WORK REQUEST:
Repeat the lines below exactly as written, please, from the line with "La prévention incendie" to the line with "impact direct sur", both lines included, and no others.

ENTRIES PROVIDED:
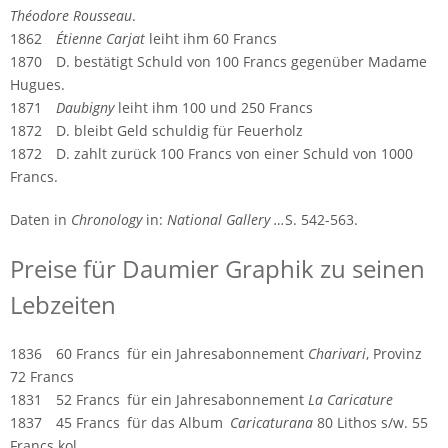
Théodore Rousseau
.
1862
Étienne Carjat
leiht ihm 60 Francs
1870 D. bestätigt Schuld von 100 Francs gegenüber Madame
Hugues.
1871
Daubigny
leiht ihm 100 und 250 Francs
1872 D. bleibt Geld schuldig für Feuerholz
1872 D. zahlt zurück 100 Francs von einer Schuld von 1000
Francs.
Daten in
Chronology
in:
National Gallery …
S. 542-563.
Preise für Daumier Graphik zu seinen
Lebzeiten
1836 60 Francs für ein Jahresabonnement
Charivari
, Provinz
72 Francs
1831 52 Francs für ein Jahresabonnement
La Caricature
1837 45 Francs für das Album
Caricaturana
80 Lithos s/w. 55
Francs kol.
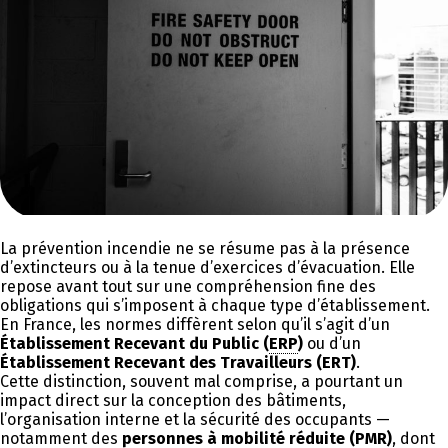
La prévention incendie ne se résume pas à la présence
d’extincteurs ou à la tenue d’exercices d’évacuation. Elle
repose avant tout sur une compréhension fine des
obligations qui s’imposent à chaque type d’établissement.
En France, les normes diffèrent selon qu’il s’agit d’un
Établissement Recevant du Public (
ERP
)
ou d’un
Établissement Recevant des Travailleurs (ERT)
.
Cette distinction, souvent mal comprise, a pourtant un
impact direct sur la conception des bâtiments,
l’organisation interne et la sécurité des occupants —
notamment des
personnes à mobilité réduite (
PMR
)
, dont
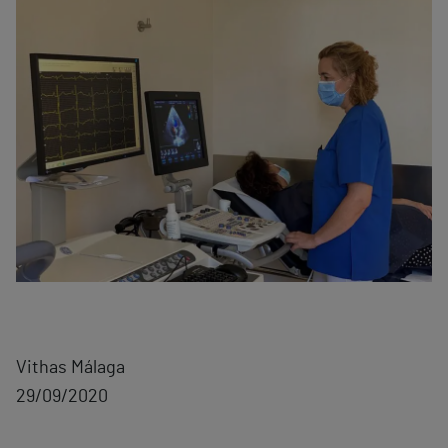
Vithas Málaga
29/09/2020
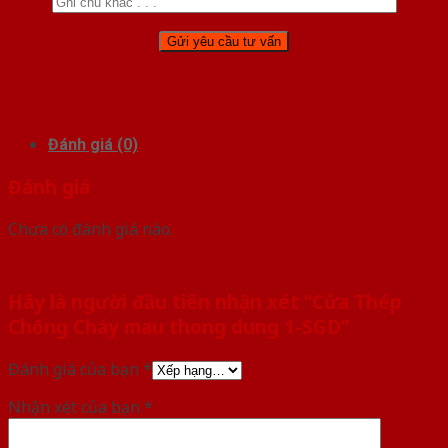
Đánh giá (0)
Đánh giá
Chưa có đánh giá nào.
Hãy là người đầu tiên nhận xét “Cửa Thép
Chống Cháy mau thong dung 1-SGD”
Đánh giá của bạn
*
Nhận xét của bạn
*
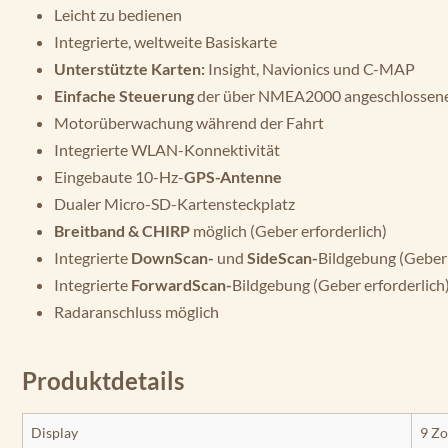
Leicht zu bedienen
Integrierte, weltweite Basiskarte
Unterstützte Karten:
Insight, Navionics und C-MAP
Einfache Steuerung
der über NMEA2000 angeschlossene
Motorüberwachung während der Fahrt
Integrierte WLAN-Konnektivität
Eingebaute 10-Hz-
GPS-Antenne
Dualer Micro-SD-Kartensteckplatz
Breitband & CHIRP
möglich (Geber erforderlich)
Integrierte
DownScan-
und
SideScan-
Bildgebung (Geber 
Integrierte
ForwardScan-
Bildgebung (Geber erforderlich
Radaranschluss möglich
Produktdetails
Display
9 Zo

RESULT:
La prévention incendie ne se résume pas à la présence
d’extincteurs ou à la tenue d’exercices d’évacuation. Elle
repose avant tout sur une compréhension fine des
obligations qui s’imposent à chaque type d’établissement.
En France, les normes diffèrent selon qu’il s’agit d’un
Établissement Recevant du Public (
ERP
)
ou d’un
Établissement Recevant des Travailleurs (ERT)
.
Cette distinction, souvent mal comprise, a pourtant un
impact direct sur la conception des bâtiments,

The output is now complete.